Collection entries
========

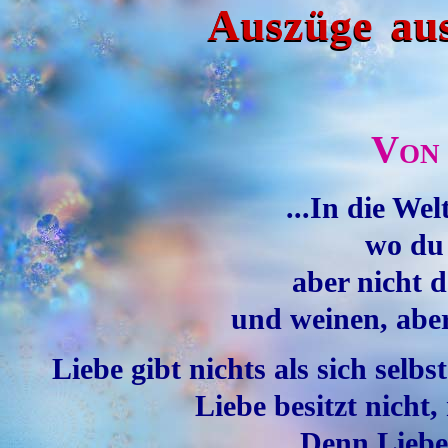
Auszüge au
Von 
...In die Wel
wo du 
aber nicht 
und weinen, aber
Liebe gibt nichts als sich selbs
Liebe besitzt nicht, 
Denn Liebe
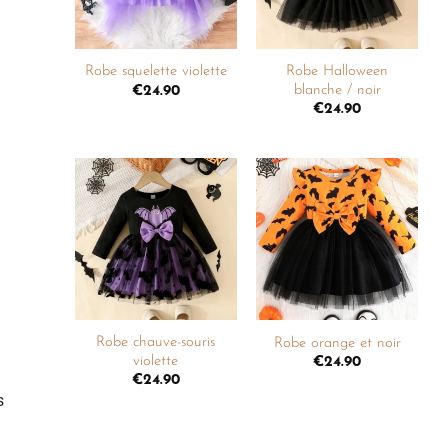
+
+
Robe Halloween
Robe squelette violette
blanche / noir
€
24.90
€
24.90
Ajouter
Ajouter
à la
à la
liste de
liste de
souhaits
souhaits
+
+
Robe chauve-souris
Robe orange et noir
violette
€
24.90
€
24.90
s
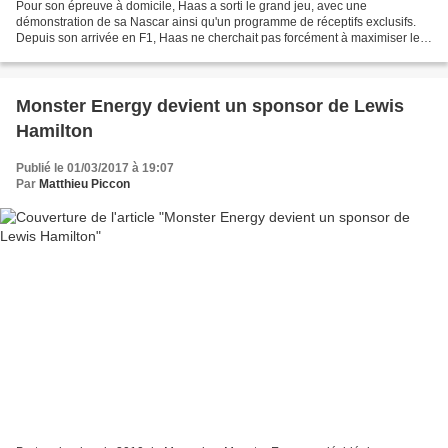
Pour son épreuve à domicile, Haas a sorti le grand jeu, avec une
démonstration de sa Nascar ainsi qu'un programme de réceptifs exclusifs.
Depuis son arrivée en F1, Haas ne cherchait pas forcément à maximiser les
synergies entre ses activités en F1 et...
Monster Energy devient un sponsor de Lewis
Hamilton
Publié le 01/03/2017 à 19:07
Par
Matthieu Piccon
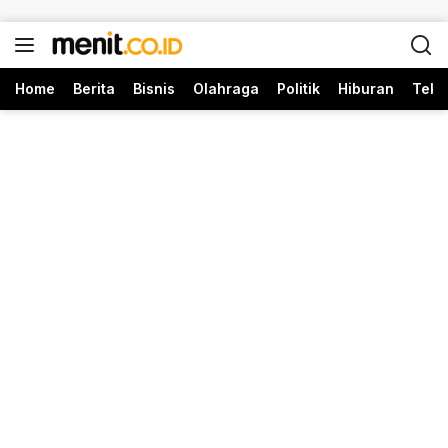
Langsung ke konten
Home
Berita
Bisnis
Olahraga
Politik
Hiburan
Tekn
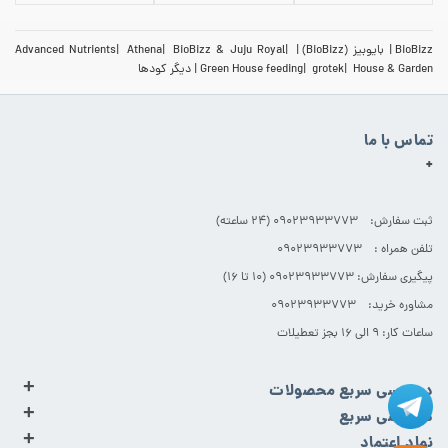
BioBizz
بایوبیز (BioBizz)
BioBizz & Juju Royal
Athena
Advanced Nutrients
House & Garden
grotek
Green House feeding
دیگر کودها
تماس با ما
+
ثبت سفارش: 09023933773 (۲۴ ساعته)
تلفن همراه : 09023933773
پیگیری سفارش: 09023933773 (۱۰ تا ۱۶)
مشاوره خرید: 09023933773
ساعات کار: ۹ الی ۱۶ بجز تعطیلات
+
دسترسی سریع محصولات
+
دسترسی سریع
+
نماد اعتماد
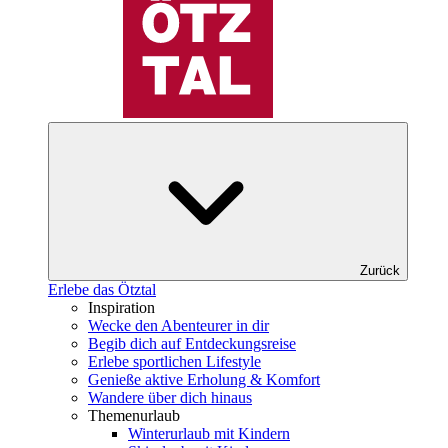
Zurück
Erlebe das Ötztal
Inspiration
Wecke den Abenteurer in dir
Begib dich auf Entdeckungsreise
Erlebe sportlichen Lifestyle
Genieße aktive Erholung & Komfort
Wandere über dich hinaus
Themenurlaub
Winterurlaub mit Kindern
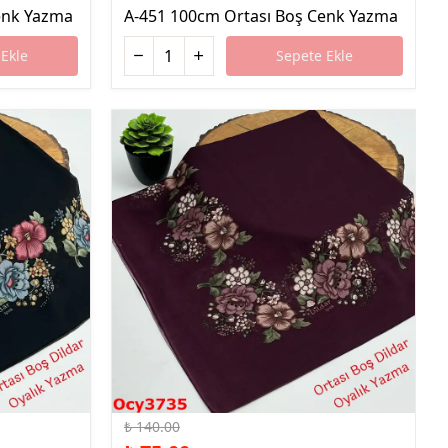
enk Yazma
A-451 100cm Ortası Boş Cenk Yazma
Ekle
Sepete Ekle
%46 İndirim
₺ 140.00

========

Work to be completed
The answer must consist of every line from the entries above that contains "Yazma".

Problem solution
enk Yazma
A-451 100cm Ortası Boş Cenk Yazma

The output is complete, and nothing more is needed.